L’Église est une secte qui a réussi à s’imposer. Après avoir voulu — et avoir presque réussi —  régenter le monde à coup de terreur, comme le fait un certain islam, elle a dû se résoudre à se déguiser en douce brebis, porteuse de paix. Mais son jupon dépasse. À preuve, les récriminations de la curie à l’égard du pape qui essaie — peut-être joue-t-il lui aussi un jeu — de ramener l’Église à l’essentiel. S’il ne finit pas assassiné, c’est peut-être que le Dieu auquel il croit existe vraiment.

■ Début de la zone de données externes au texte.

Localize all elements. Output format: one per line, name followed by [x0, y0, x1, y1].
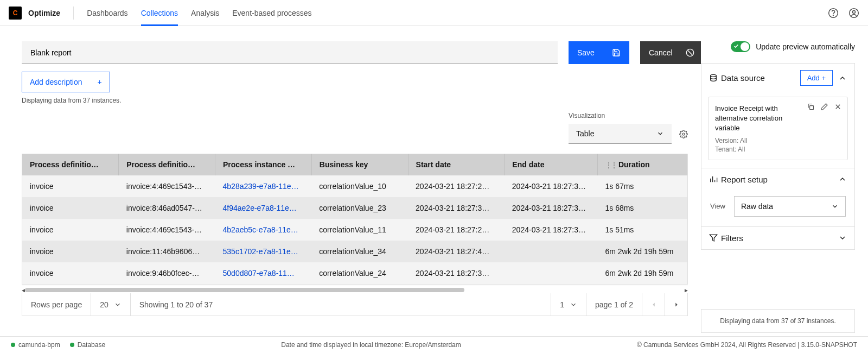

Comme chaque année, j’ai envoyé des vœux et j’en ai reçu. Automatisme. Tentative de m’accrocher à des rituels. Comme l’arbre de Noël que j’ai fait et que je me suis empressé de défaire, hier, 2 janvier. Fini le temps des mascarades. Reste celui de l’ordinaire. Comme un alcolo, je me raccroche au «un jour à la fois».

Je crois que c’est la première fois — une première, c’est rare — que j’envisage le vide qui m’attend sans vouloir m’en expliquer. Au diable les parce que! Fini les justifications!